* [PROBLEM TO SOLVE]: If a line in the entries contains the word "кухни", list it.

Page images and extracted text
▬▬▬
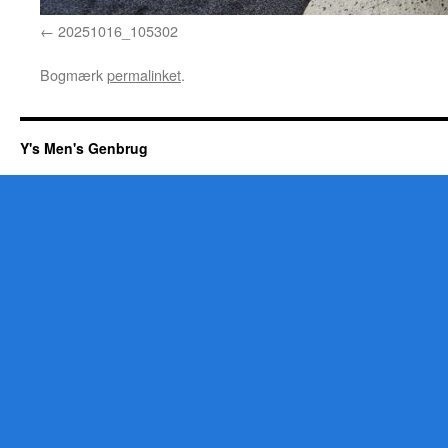
20251016_105302
Bogmærk
permalinket
.
Y's Men's Genbrug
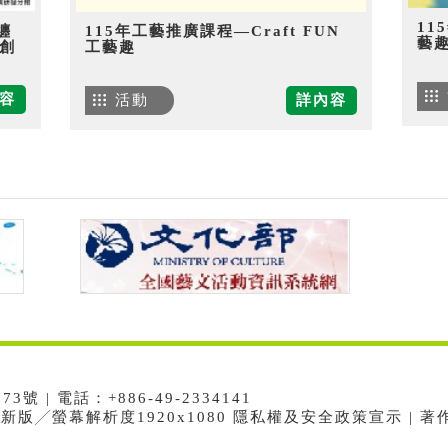
11
纏
115年工藝推廣課程—Craft FUN
藝
創
工藝趣
容
活動
詳內容
 | 電話：+886-49-2334141
e最新版╱螢幕解析度1920x1080 隱私權及安全政策宣示 | 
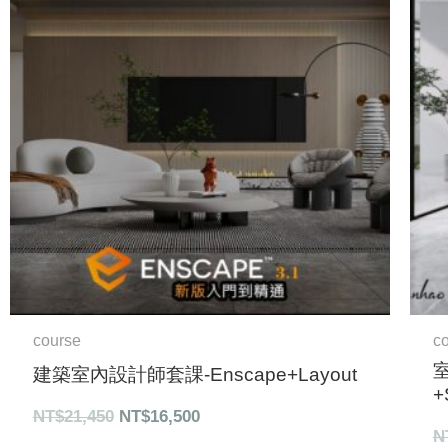
格：
格：
NT$21,450。
NT$16,500。
course
c
建築室內設計師套課-Enscape+Layout
+
NT$
21,450
NT$
16,500
N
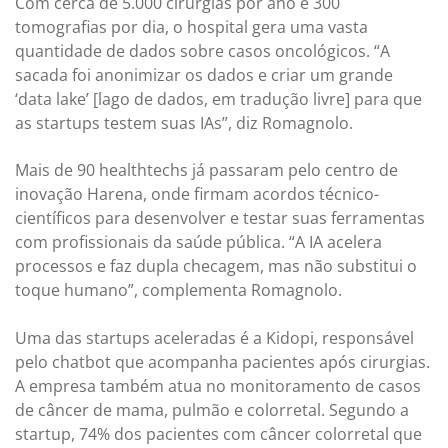
Com cerca de 5.000 cirurgias por ano e 300
tomografias por dia, o hospital gera uma vasta
quantidade de dados sobre casos oncológicos. “A
sacada foi anonimizar os dados e criar um grande
‘data lake’ [lago de dados, em tradução livre] para que
as startups testem suas IAs”, diz Romagnolo.
Mais de 90 healthtechs já passaram pelo centro de
inovação Harena, onde firmam acordos técnico-
científicos para desenvolver e testar suas ferramentas
com profissionais da saúde pública. “A IA acelera
processos e faz dupla checagem, mas não substitui o
toque humano”, complementa Romagnolo.
Uma das startups aceleradas é a Kidopi, responsável
pelo chatbot que acompanha pacientes após cirurgias.
A empresa também atua no monitoramento de casos
de câncer de mama, pulmão e colorretal. Segundo a
startup, 74% dos pacientes com câncer colorretal que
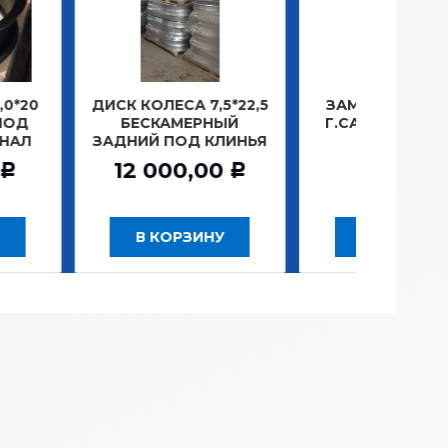
КОЛЕСА 7,5*22,5
ЗАМОК ЗАЖИГАНИЯ
ЛАМ
ЕСКАМЕРНЫЙ
Г.САНКТ-ПЕТЕРБУРГ
ПЛ
ИЙ ПОД КЛИНЬЯ
781,20
Р
 000,00
Р
В КОРЗИНУ
В КОРЗИНУ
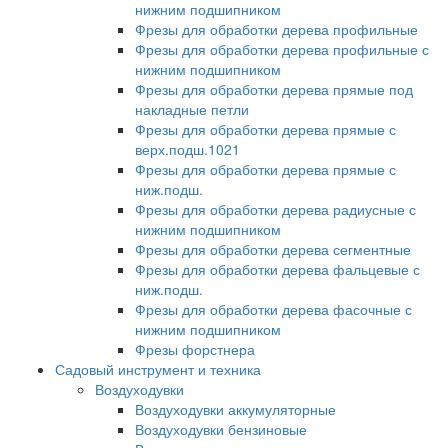
нижним подшипником
Фрезы для обработки дерева профильные
Фрезы для обработки дерева профильные с
нижним подшипником
Фрезы для обработки дерева прямые под
накладные петли
Фрезы для обработки дерева прямые с
верх.подш.1021
Фрезы для обработки дерева прямые с
ниж.подш.
Фрезы для обработки дерева радиусные с
нижним подшипником
Фрезы для обработки дерева сегментные
Фрезы для обработки дерева фальцевые с
ниж.подш.
Фрезы для обработки дерева фасочные с
нижним подшипником
Фрезы форстнера
Садовый инструмент и техника
Воздуходувки
Воздуходувки аккумуляторные
Воздуходувки бензиновые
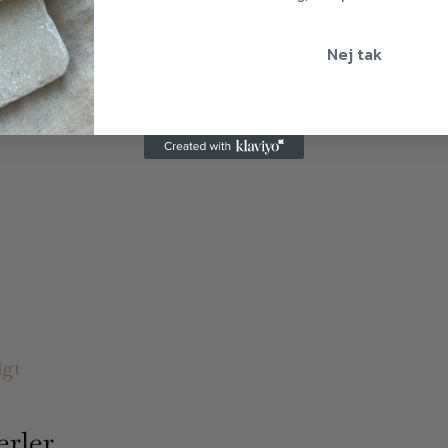
Nej tak
lgt
erler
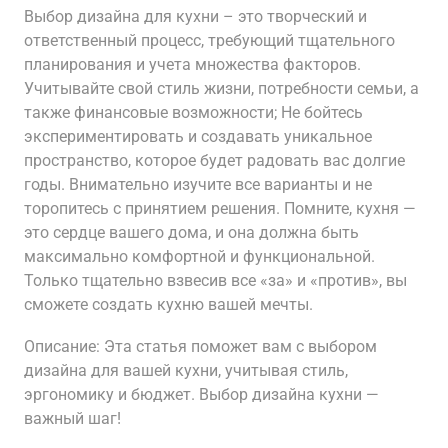
Выбор дизайна для кухни – это творческий и
ответственный процесс, требующий тщательного
планирования и учета множества факторов.
Учитывайте свой стиль жизни, потребности семьи, а
также финансовые возможности; Не бойтесь
экспериментировать и создавать уникальное
пространство, которое будет радовать вас долгие
годы. Внимательно изучите все варианты и не
торопитесь с принятием решения. Помните, кухня —
это сердце вашего дома, и она должна быть
максимально комфортной и функциональной.
Только тщательно взвесив все «за» и «против», вы
сможете создать кухню вашей мечты.
Описание: Эта статья поможет вам с выбором
дизайна для вашей кухни, учитывая стиль,
эргономику и бюджет. Выбор дизайна кухни —
важный шаг!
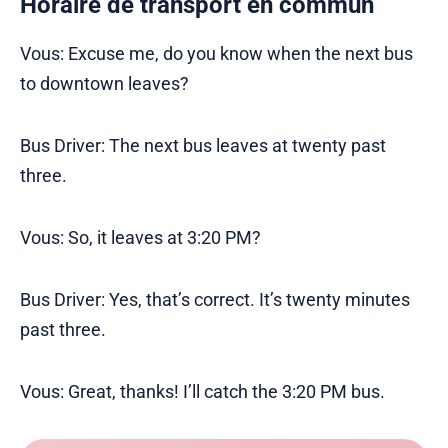
Horaire de transport en commun
Vous: Excuse me, do you know when the next bus
to downtown leaves?
Bus Driver: The next bus leaves at twenty past
three.
Vous: So, it leaves at 3:20 PM?
Bus Driver: Yes, that’s correct. It’s twenty minutes
past three.
Vous: Great, thanks! I’ll catch the 3:20 PM bus.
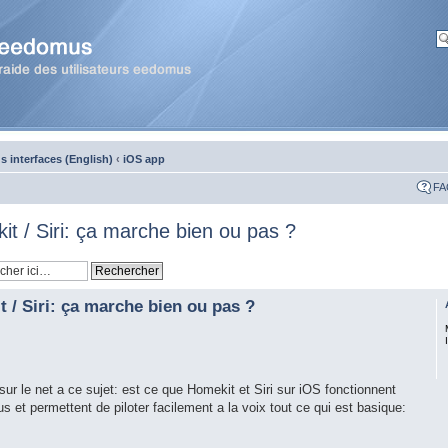
 interfaces (English)
‹
iOS app
FA
t / Siri: ça marche bien ou pas ?
 / Siri: ça marche bien ou pas ?
e sur le net a ce sujet: est ce que Homekit et Siri sur iOS fonctionnent
 et permettent de piloter facilement a la voix tout ce qui est basique:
▬▬▬
* [EXPECTED ANSWER]:
Выбор дизайна для кухни – это творческий и
дизайна для вашей кухни, учитывая стиль,
эргономику и бюджет. Выбор дизайна кухни —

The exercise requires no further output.